Trellick
Meatgrinder
self-released
The artwork for Scots industrial project Trellick has generally leaned towards brutalist shapes and structures, an appropriate visual accompaniment to the project’s rough sonic textures. New EP Meatgrinder finds further developments afoot, as elements of EBM and dark electro have come more to the fore, contrasting the rhythmic noise like origins of the project. The bassline for “Those Other Escapes” certainly recalls modern body music sounds, emerging late in the track from amid ghostly wind and far-off vocals. “State of Fear” picks up, revolving around a simple synthloop that provides a solid foundation for a rotating arrangement of distorted percussion sounds, growing denser and bleaker as more and more static noise make their way into the mix. The suggestion of abandoned and consequently haunted cityscapes is driven home through the harsh minimalism of closer “People Used to Live Here”, where encroaching noise serves as a audio metaphor for urban decay. It’s a fine contrast with both the title track and “The Ugly Kind of Crying” which go much larger and more immediately impactful, the former with corrosive doses of acid, and the latter via big beat-touched programming, a track suitable for raves in the abandoned concrete plant.

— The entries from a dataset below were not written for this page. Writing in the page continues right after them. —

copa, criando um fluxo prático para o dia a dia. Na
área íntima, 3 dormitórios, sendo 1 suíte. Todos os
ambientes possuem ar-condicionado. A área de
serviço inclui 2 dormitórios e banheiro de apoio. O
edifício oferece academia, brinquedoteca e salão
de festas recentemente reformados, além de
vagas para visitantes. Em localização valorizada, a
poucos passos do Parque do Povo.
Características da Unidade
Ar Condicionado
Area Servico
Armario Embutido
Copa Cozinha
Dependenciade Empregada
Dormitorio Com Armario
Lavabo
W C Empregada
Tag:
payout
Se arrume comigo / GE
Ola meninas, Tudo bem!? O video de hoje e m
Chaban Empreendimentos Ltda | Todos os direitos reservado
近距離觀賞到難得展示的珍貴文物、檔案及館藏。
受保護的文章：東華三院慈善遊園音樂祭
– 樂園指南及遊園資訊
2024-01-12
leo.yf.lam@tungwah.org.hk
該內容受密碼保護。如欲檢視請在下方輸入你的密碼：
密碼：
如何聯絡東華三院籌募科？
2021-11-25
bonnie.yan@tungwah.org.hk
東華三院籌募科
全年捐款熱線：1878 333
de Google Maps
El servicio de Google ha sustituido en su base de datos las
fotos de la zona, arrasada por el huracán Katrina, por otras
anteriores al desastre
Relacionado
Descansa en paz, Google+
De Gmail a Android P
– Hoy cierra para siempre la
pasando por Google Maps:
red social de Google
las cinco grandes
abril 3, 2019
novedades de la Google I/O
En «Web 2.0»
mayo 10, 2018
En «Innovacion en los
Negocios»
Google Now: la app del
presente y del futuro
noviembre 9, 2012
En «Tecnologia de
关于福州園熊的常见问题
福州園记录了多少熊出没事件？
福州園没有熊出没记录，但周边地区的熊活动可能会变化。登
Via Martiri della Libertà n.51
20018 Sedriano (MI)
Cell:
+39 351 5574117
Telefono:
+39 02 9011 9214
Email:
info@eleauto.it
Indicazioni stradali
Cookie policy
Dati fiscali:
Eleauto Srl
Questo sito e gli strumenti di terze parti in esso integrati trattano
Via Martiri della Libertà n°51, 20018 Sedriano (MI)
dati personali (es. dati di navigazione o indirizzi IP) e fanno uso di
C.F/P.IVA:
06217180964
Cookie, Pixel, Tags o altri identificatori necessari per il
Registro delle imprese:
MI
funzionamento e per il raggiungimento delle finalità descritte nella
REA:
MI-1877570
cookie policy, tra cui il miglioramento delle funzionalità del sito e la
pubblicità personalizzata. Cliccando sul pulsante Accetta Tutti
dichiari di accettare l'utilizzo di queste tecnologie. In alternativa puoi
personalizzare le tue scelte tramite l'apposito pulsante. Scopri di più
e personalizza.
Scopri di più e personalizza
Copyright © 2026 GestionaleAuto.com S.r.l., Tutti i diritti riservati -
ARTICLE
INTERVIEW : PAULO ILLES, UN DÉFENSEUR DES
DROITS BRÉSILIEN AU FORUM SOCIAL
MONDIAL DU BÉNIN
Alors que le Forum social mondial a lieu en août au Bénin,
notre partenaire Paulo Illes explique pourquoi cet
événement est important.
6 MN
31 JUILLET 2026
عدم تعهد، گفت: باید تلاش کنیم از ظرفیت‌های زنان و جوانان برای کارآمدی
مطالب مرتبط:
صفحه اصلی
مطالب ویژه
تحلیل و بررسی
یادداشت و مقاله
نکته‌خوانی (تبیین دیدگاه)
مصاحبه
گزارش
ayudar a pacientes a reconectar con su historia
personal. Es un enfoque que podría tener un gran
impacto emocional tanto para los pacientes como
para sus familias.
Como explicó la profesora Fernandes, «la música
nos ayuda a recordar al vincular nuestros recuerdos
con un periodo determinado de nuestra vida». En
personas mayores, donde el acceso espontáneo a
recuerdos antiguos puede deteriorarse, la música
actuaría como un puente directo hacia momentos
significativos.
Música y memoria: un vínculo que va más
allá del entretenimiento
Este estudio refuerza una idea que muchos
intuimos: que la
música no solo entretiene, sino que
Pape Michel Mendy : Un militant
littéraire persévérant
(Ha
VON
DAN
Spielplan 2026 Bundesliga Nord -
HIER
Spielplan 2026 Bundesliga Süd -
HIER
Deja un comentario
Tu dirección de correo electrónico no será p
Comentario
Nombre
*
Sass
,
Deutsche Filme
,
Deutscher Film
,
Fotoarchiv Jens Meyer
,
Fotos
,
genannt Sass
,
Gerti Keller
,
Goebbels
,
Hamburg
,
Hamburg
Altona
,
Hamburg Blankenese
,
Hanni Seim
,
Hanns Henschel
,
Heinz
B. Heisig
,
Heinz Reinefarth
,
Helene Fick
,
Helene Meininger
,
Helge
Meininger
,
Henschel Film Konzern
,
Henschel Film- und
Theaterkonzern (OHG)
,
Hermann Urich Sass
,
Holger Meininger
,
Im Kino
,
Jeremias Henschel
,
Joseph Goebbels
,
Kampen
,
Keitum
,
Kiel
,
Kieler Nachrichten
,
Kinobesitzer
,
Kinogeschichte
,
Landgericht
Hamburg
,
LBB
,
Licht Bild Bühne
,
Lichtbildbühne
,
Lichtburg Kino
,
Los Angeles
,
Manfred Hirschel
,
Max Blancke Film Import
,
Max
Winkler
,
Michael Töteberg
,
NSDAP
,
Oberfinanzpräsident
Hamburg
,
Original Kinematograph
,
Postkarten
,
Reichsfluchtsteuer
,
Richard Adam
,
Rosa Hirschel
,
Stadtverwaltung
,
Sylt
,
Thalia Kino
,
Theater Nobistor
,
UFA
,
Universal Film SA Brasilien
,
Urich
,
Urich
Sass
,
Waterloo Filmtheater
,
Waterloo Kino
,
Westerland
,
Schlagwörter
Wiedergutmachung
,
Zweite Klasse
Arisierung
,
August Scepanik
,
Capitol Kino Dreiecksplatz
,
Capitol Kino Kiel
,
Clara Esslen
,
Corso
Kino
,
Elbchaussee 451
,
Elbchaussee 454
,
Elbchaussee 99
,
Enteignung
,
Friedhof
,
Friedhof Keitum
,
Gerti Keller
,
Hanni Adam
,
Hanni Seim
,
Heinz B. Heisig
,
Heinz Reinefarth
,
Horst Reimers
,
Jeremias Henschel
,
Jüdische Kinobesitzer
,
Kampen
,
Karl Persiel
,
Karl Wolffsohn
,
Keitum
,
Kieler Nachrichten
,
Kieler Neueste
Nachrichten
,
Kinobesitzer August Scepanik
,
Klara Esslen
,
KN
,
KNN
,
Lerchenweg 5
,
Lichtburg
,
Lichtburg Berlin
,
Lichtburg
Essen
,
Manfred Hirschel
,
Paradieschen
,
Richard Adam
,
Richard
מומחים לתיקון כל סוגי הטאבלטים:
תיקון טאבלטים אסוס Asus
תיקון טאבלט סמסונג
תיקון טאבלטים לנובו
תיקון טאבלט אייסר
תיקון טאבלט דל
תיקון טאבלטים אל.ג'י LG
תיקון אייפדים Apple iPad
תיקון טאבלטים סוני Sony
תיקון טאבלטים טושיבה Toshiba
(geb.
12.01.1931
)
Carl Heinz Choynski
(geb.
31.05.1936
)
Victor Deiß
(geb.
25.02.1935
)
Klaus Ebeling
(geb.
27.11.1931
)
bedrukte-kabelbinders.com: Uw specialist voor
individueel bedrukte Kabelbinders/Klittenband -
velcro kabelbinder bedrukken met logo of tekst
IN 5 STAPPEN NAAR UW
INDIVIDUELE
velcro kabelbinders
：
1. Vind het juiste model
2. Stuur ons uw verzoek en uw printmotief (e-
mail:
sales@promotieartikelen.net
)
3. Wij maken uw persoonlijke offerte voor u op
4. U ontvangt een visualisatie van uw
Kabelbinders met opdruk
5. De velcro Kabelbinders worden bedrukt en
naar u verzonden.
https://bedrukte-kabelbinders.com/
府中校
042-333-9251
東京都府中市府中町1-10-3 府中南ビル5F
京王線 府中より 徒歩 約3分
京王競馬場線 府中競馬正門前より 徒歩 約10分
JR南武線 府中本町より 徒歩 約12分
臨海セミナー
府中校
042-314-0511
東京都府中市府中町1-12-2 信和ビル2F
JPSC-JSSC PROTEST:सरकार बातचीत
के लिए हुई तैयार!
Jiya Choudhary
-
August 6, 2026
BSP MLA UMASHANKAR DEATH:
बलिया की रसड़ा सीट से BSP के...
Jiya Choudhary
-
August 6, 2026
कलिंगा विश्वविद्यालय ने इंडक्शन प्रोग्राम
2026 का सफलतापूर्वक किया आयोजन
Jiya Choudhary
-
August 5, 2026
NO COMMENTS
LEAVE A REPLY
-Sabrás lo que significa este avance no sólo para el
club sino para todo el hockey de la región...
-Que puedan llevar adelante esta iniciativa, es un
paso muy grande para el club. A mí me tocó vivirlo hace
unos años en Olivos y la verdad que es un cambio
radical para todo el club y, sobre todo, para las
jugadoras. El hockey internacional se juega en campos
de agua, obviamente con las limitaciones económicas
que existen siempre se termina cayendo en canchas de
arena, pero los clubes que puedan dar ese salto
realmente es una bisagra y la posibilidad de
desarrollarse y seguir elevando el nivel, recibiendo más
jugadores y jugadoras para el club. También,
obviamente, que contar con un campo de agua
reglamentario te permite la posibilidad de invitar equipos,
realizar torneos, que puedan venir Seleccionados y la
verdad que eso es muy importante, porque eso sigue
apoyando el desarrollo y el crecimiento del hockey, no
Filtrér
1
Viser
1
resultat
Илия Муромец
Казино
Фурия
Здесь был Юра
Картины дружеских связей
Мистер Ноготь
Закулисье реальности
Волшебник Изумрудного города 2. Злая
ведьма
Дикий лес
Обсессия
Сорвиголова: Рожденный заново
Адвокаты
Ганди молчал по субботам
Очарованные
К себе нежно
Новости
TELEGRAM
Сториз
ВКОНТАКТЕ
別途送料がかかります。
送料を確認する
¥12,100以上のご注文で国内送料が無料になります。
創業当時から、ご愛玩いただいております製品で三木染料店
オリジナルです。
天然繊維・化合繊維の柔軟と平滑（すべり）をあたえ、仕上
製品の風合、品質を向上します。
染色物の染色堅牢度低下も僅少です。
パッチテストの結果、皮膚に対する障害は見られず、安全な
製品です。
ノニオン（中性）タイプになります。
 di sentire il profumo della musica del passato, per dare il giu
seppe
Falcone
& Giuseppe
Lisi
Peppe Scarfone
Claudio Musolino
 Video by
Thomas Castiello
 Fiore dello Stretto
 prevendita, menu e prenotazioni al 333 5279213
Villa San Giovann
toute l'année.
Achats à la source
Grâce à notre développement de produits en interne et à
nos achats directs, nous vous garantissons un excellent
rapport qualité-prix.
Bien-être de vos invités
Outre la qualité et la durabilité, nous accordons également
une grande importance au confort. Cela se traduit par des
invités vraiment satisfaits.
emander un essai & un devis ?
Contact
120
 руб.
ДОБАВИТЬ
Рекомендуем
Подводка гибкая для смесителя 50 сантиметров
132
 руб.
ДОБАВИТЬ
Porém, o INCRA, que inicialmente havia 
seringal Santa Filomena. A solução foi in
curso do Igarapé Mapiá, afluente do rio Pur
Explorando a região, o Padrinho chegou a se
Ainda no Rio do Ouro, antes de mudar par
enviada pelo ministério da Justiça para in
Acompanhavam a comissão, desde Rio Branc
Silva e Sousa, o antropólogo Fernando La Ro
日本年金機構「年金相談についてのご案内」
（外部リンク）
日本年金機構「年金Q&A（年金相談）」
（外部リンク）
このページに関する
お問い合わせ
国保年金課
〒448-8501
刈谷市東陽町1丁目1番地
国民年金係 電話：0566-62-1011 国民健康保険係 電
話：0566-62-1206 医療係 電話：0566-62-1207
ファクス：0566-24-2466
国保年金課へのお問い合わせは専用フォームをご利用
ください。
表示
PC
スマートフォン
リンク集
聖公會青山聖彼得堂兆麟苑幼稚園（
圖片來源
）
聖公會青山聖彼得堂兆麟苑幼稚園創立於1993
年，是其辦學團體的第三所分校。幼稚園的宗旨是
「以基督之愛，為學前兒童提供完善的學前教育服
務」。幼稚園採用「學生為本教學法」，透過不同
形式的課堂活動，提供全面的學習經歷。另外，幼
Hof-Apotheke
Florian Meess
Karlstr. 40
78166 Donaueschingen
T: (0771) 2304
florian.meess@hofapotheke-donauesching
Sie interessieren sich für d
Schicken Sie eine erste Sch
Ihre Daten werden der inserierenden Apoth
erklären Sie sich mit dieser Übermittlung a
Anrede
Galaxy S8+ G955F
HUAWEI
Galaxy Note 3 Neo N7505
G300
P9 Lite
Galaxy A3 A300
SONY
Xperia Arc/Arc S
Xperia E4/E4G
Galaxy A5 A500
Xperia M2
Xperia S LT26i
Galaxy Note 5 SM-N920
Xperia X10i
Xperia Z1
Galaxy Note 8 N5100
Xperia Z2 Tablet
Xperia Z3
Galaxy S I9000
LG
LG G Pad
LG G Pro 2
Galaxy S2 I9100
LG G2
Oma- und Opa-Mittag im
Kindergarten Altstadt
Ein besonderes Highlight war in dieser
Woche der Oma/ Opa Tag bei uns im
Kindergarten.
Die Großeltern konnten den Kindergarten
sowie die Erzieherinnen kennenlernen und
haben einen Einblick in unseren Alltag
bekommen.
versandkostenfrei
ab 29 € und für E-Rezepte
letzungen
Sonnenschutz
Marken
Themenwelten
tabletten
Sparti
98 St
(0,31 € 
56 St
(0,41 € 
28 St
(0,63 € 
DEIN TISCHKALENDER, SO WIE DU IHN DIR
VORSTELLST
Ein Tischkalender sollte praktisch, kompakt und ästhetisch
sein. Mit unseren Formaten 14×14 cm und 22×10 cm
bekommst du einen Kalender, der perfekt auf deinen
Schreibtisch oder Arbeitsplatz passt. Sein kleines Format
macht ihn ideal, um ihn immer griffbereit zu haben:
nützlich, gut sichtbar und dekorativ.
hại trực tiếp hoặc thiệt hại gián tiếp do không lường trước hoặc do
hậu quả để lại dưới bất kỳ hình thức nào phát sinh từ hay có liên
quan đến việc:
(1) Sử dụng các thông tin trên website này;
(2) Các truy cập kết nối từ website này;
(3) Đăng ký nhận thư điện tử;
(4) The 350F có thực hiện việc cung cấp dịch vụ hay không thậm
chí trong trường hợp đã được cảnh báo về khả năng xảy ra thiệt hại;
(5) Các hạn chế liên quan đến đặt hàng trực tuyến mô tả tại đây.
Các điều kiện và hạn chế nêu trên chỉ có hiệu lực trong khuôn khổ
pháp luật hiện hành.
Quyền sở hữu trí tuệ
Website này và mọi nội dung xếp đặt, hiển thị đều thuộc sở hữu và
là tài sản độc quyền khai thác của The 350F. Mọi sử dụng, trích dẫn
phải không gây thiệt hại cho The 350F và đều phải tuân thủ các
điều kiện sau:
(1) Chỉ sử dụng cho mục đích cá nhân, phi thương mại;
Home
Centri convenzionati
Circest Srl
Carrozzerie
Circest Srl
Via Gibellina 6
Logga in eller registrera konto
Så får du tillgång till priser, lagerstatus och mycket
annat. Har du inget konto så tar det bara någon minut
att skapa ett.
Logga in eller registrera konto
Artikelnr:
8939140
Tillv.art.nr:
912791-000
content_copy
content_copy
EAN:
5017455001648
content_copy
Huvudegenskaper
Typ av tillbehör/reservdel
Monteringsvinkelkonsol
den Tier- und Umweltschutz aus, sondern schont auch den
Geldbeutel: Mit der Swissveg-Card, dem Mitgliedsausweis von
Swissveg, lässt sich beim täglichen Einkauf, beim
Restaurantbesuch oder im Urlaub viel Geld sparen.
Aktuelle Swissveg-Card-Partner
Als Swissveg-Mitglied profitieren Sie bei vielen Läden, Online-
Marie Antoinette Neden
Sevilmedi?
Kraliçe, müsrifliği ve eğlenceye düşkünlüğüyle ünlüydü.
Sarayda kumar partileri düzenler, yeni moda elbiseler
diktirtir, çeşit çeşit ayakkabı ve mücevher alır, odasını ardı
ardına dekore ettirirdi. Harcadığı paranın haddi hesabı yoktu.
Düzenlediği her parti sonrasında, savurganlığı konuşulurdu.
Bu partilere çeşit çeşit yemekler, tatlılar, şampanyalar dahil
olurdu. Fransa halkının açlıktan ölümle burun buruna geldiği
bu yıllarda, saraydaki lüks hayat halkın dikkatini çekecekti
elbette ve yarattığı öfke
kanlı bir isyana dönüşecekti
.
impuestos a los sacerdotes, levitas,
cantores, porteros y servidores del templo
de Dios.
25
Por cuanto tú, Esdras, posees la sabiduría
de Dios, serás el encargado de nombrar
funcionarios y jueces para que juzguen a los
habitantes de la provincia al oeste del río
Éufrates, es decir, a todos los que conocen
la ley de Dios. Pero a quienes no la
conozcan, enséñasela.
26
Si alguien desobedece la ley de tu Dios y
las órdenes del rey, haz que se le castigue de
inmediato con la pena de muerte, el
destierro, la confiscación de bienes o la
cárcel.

It’s all hard-hitting and austere while never succumbing to hopelessness – the tempered anger at the state of things serves as Trellick’s accelerant, burning cleaner and brighter than ever before.
Blakmoth
Behölder
self-released
Baltimore producer Blakmoth’s turned out a wide ranging yet still distinct slew of releases, both long and short form, in the years since we’ve started tracking his work. While they’ve ranged in theme and delivery, the overarching alchemical mixture of moods and emotions brought about through his use of of drones always carries a particular register, and new release Behölder (too short for an LP, too long for an EP) maintains that current despite field testing a range of sounds in relatively short order. By the standards of dark ambient Behölder feels fast-moving and varied, never holding to one tone or toolkit for very long. The mournful strings which sweep downward through “Mörte Gale” is somewhat reminiscent of how acts like Gorgyra and Randal Collier-Ford have integrated ancient folk sounds into their atmospheres, while the slowly rotating winds and pads of “Blood In The Furrows” manages to carry the chilling horror of classic Megaptera out into the realm of cosmic dark ambient in just four minutes. That range makes Behölder as good a jumping on point for Blakmoth as any release we’ve heard from him, but even the neophyte will in short order begin to feel the distinct, fatalistic undertow which defines his work and ultimately distinguishes him from those other points of comparison.